## Material shown
____

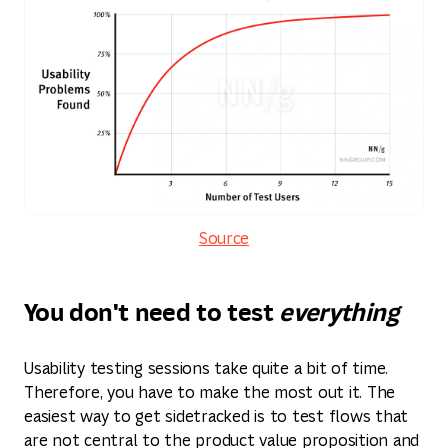
Source
You don't need to test
everything
Usability testing sessions take quite a bit of time.
Therefore, you have to make the most out it. The
easiest way to get sidetracked is to test flows that
are not central to the product value proposition and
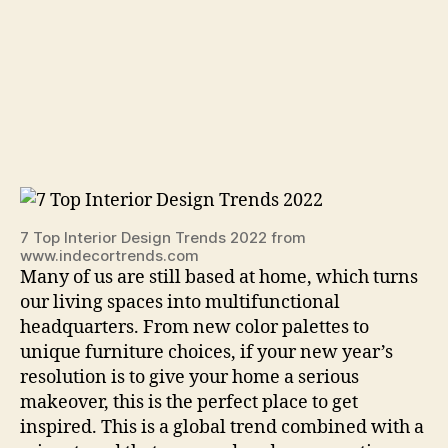
7 Top Interior Design Trends 2022 from
www.indecortrends.com
Many of us are still based at home, which turns
our living spaces into multifunctional
headquarters. From new color palettes to
unique furniture choices, if your new year’s
resolution is to give your home a serious
makeover, this is the perfect place to get
inspired. This is a global trend combined with a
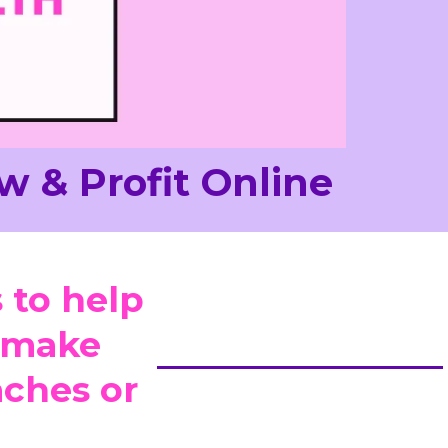
w & Profit Online
 to help
d make
ches or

____

## Instructions for the task
Collect every line above that contains the word "your".

## Result below
unique furniture choices, if your new year’s
resolution is to give your home a serious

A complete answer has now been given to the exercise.